OpenTelemetry-native tracing for LLM calls, agent steps, and retrieval spans
One-line auto-instrumentation for LangChain, LlamaIndex, OpenAI, and DSPy
Dataset-based evaluation with LLM-as-judge and code evaluators
Embedding visualization for debugging retrieval quality in RAG systems
Prompt template versioning and comparison
Human annotation queue for labeling and feedback collection
Real-time production monitoring with span-level filtering
OTLP endpoint for ingesting traces from any OTel-compatible framework

Frequently Asked Questions

What is Arize Phoenix?

Arize Phoenix is an open-source observability and evaluation platform for LLM applications, built by Arize AI. It traces LLM calls, agent steps, and retrieval operations using OpenTelemetry as the underlying standard. Beyond tracing, it provides dataset-based evaluation with LLM-as-judge and custom evaluators, embedding visualization for RAG debugging, and prompt versioning. It's available as a self-hosted open-source deployment under Apache-2.0 or through Arize's managed cloud service.

How does Arize Phoenix differ from Langfuse?

Both are open-source and self-hostable, which makes them natural alternatives. The key differences are in architecture and depth. Phoenix is built around OpenTelemetry natively, which matters if you already run an OTel stack or need traces to integrate with existing infrastructure. Langfuse uses its own SDK with an OTel ingestion endpoint as a secondary path. Phoenix has stronger embedding visualization for RAG debugging. Langfuse has a more mature prompt management workflow and simpler self-hosted infrastructure (just Postgres). Both are strong choices for teams that need self-hosting.

Is Arize Phoenix actually free to self-host?

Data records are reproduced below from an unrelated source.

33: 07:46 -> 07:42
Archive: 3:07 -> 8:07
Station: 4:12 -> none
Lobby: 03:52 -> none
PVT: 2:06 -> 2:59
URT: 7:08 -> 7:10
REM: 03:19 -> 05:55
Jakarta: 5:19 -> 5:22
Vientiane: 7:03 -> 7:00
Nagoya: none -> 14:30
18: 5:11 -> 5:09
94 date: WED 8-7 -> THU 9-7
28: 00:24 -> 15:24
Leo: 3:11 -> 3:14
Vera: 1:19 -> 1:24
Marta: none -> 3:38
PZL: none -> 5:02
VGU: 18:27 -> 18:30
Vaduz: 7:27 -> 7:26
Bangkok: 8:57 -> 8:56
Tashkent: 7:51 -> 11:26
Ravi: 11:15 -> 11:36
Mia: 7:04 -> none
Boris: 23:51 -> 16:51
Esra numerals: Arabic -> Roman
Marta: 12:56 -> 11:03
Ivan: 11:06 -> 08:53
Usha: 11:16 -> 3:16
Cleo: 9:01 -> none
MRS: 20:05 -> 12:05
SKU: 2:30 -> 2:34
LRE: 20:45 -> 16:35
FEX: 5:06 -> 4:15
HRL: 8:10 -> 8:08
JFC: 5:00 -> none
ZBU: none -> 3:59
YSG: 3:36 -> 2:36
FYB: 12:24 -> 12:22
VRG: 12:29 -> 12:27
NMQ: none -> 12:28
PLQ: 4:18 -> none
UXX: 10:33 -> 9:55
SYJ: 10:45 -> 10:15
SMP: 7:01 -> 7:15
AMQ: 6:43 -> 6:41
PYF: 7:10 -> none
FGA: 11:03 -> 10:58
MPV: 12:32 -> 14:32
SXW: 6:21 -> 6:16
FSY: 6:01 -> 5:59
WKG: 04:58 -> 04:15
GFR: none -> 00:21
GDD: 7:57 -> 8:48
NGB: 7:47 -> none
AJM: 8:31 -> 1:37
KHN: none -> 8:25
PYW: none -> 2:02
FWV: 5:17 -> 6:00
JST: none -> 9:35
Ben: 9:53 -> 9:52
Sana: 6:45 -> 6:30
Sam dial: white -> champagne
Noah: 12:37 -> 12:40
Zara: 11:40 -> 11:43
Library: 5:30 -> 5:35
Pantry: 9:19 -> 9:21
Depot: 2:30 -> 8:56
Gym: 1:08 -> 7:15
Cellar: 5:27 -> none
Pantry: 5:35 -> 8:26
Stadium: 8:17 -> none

Yes. Phoenix is Apache-2.0 licensed and designed for self-hosting at no cost. You run the Phoenix server, connect your application using the `arize-phoenix` or `openinference` instrumentation libraries, and traces are stored locally. There are no per-event fees, no telemetry requirements, and no license restrictions on self-hosted use. The commercial Arize AI platform offers enterprise-grade production monitoring and support, but the open-source Phoenix covers most teams' observability needs.

What is OpenInference?

OpenInference is the semantic convention layer that Arize created to standardize how LLM-specific data is represented in OpenTelemetry spans. Standard OTEL spans cover general tracing attributes like timing and service names. OpenInference adds conventions for LLM-specific fields: the prompt template, token counts, model name, embedding vectors, retrieval results, and tool call details. Phoenix uses OpenInference to give LLM traces a consistent structure that the UI can parse and display meaningfully. Other tools like LlamaIndex and LangChain now emit OpenInference-formatted spans natively.

Does Arize Phoenix work with frameworks other than LangChain?

Yes. Phoenix's auto-instrumentation covers LangChain, LlamaIndex, OpenAI SDK, Anthropic SDK, DSPy, Haystack, Mistral, Cohere, and AWS Bedrock. For frameworks without dedicated instrumentation, Phoenix accepts any OTLP-formatted traces through its standard OpenTelemetry endpoint. This means any application or framework that can emit OTel spans can send traces to Phoenix without a dedicated integration, which gives Phoenix broader compatibility than tools that rely on framework-specific SDK callbacks.